政府税制調査会は、個人所得課税の抜本改革のなかで、フリンジ・ベネフィット課税の非課税範囲を見直す作業に着手する。フリンジ・ベネフィットとは、会社が役員や従業員に対して支給する給与以外の現物などの形で与える経済的利益である。所得税法では、給与は金銭支給が原則だが、雇用関係に基づいて受けた「物または権利その他の経済的利益」についても基本的に給与所得の収入金額として取り扱う。
ただし、一定範囲の経済的利益については「非課税」または「課税しなくて差し支えない」こととされている。「非課税」とされる代表例は、一般の通勤者に通常必要であると認められる一定額(月額10万円)までの通勤手当だ。そのほか、仕事の性質上制服の着用が必要な人に支給される制服や、給与所得者(役員を除く)に対する住宅の購入資金の低利融資等による利益などが「非課税」とされている。

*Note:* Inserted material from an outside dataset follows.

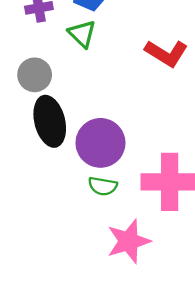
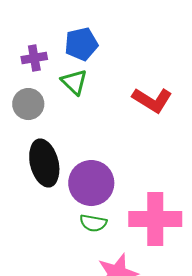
gray circle: (35, 75) -> (28, 104), moved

また、「課税しなくて差し支えない」ものとして、通達では、1)使用者から支給される結婚・出産などの祝金品で、その金額が社会通念上相当と認められるもの、2)勤続期間等に照らし、社会通念上相当と認められる永年勤続者の表彰記念品等、3)社会通念上一般的に行われているレクリエーション行事の費用を負担したことによる経済的利益、4)一定要件を満たす食事の支給、などを掲げている。

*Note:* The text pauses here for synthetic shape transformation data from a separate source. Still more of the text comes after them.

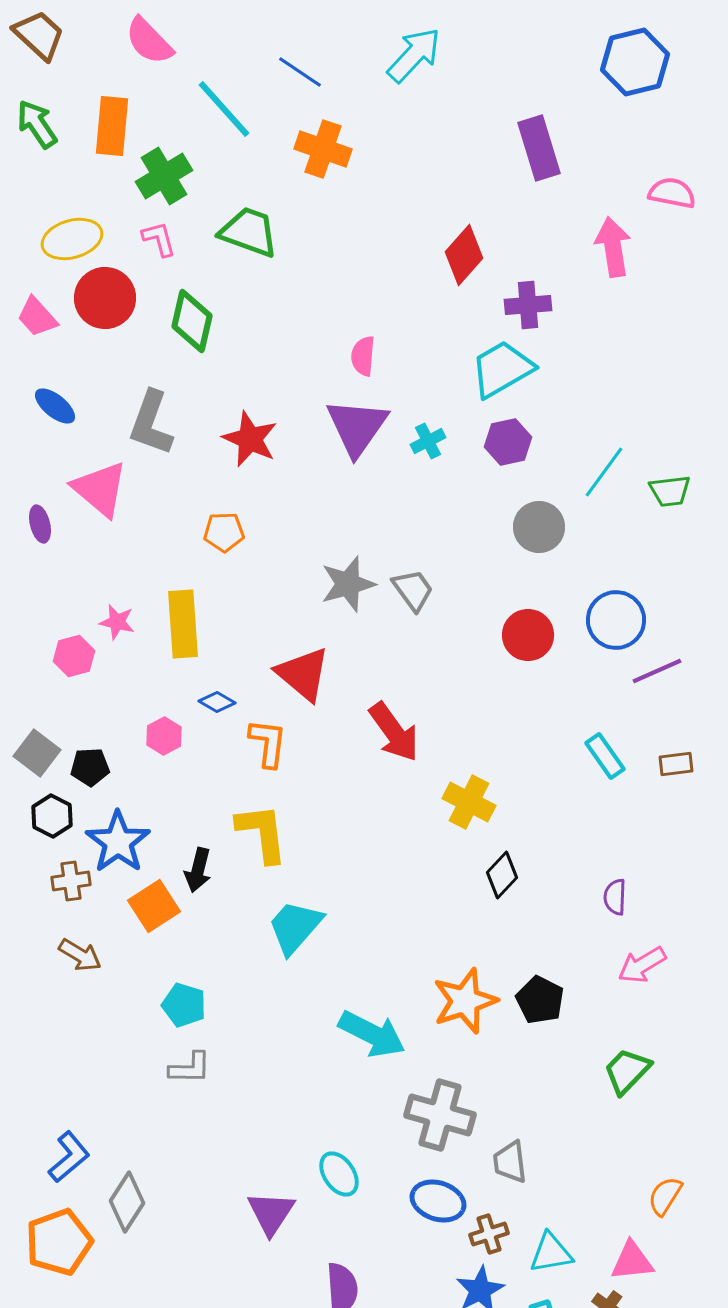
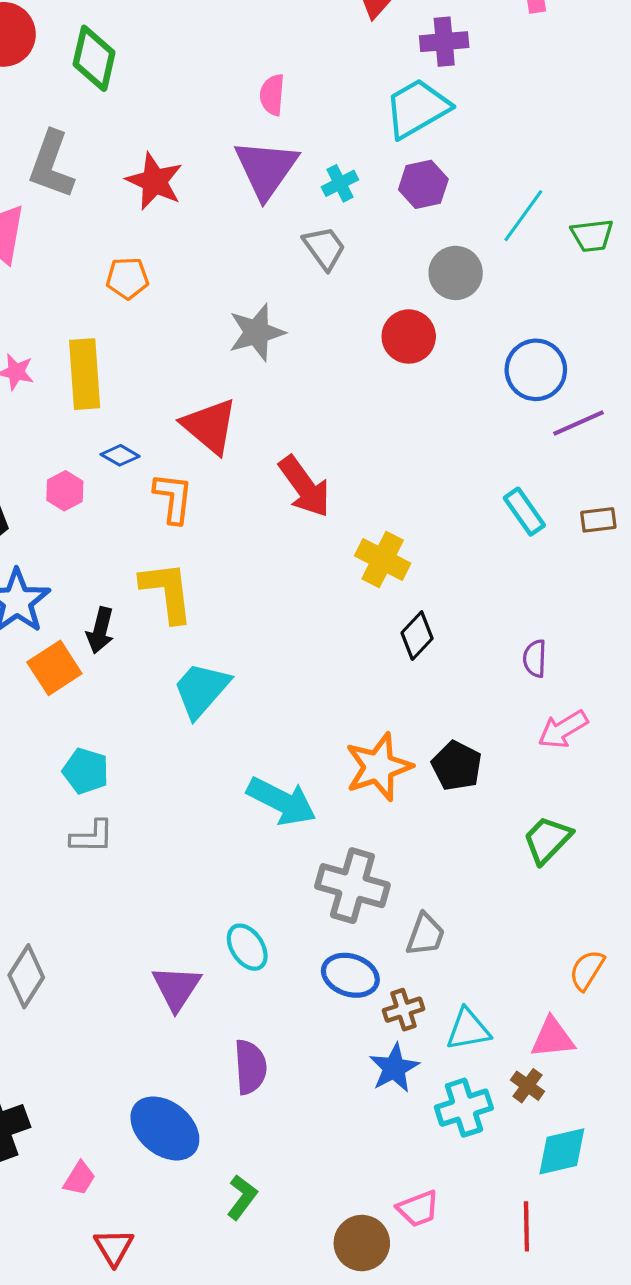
gray trapezoid: (413, 590) -> (324, 248), moved
red circle: (528, 635) -> (409, 337), moved
gray trapezoid: (510, 1162) -> (425, 935), turned -153

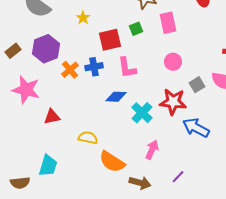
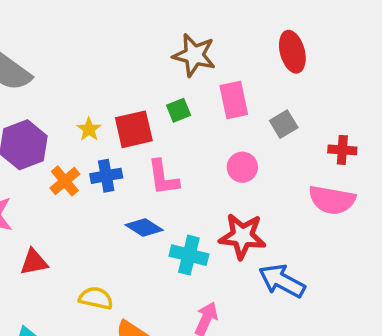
yellow star: (83, 18) -> (89, 129), moved
gray square: (197, 85) -> (284, 124), moved
blue diamond: (116, 97) -> (144, 227), turned 30
cyan cross: (142, 113) -> (189, 255), turned -30

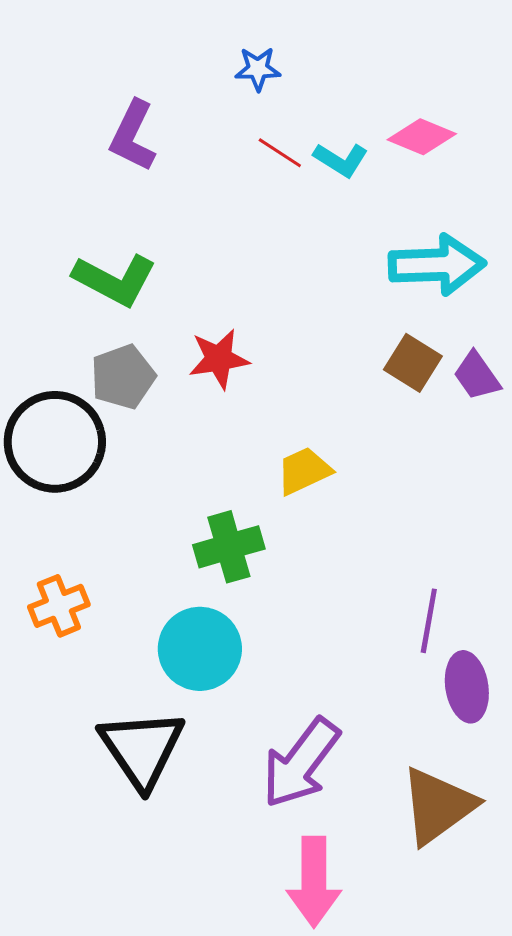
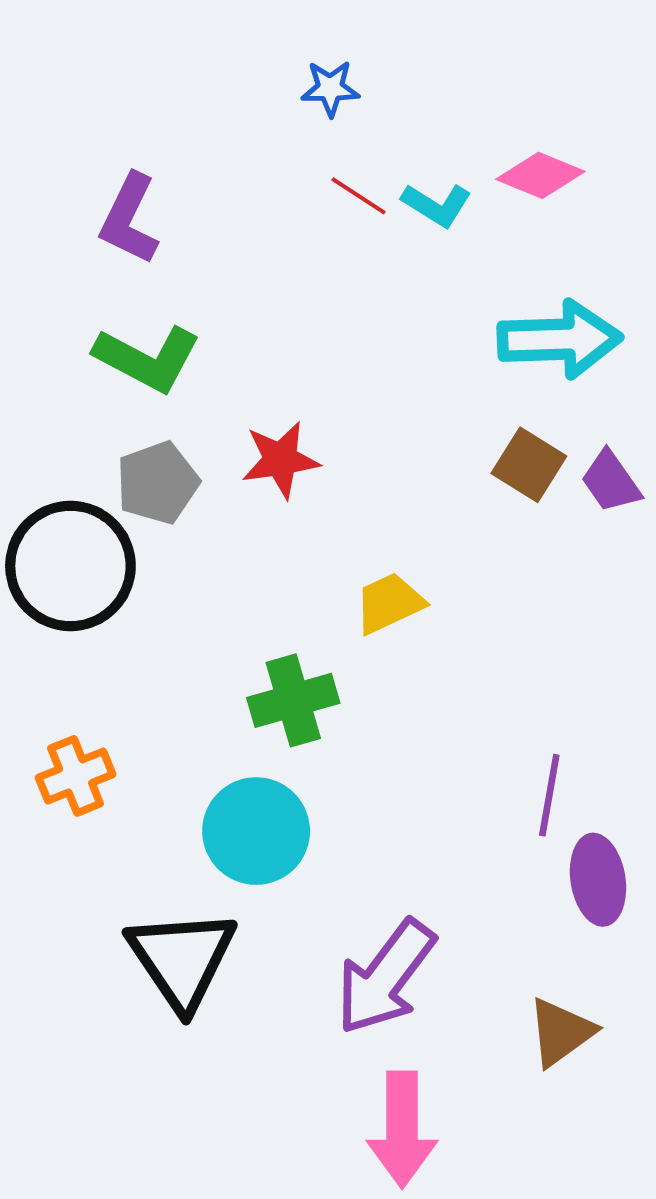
purple L-shape: (133, 136) -> (129, 219), moved
brown triangle: (438, 806) -> (561, 1032), size x0.7

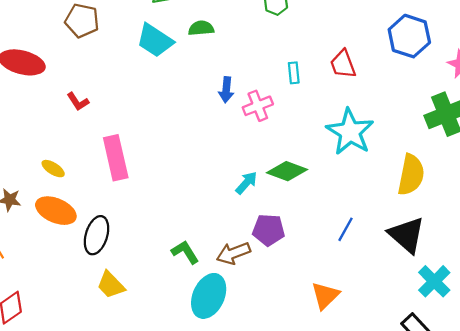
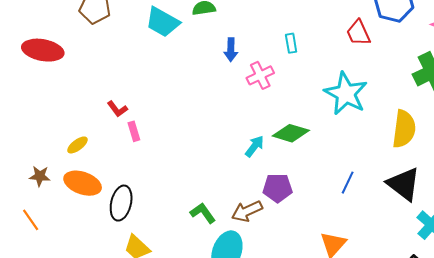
red trapezoid: (343, 64) -> (358, 33), moved
blue arrow: (226, 90) -> (231, 50), moved
red L-shape: (78, 102) -> (117, 109), moved
pink rectangle: (116, 158) -> (134, 131), size x0.5
yellow ellipse: (53, 169) -> (77, 145), turned -65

このような通達での判断の大きな要素に「社会通念」があるが、政府税調では、その「社会通念」が5~6年前の通念と今の通念では非常に変わってきたという認識がある。また、最近では、大阪市をはじめとする自治体の職員厚遇が次々と露呈し、「フリンジ・ベネフィットの範囲を自分勝手に規定し、お手盛りで支給している」との批判が強まっている。このようなことから、フリンジ・ベネフィット課税の見直しに着手する考えだ。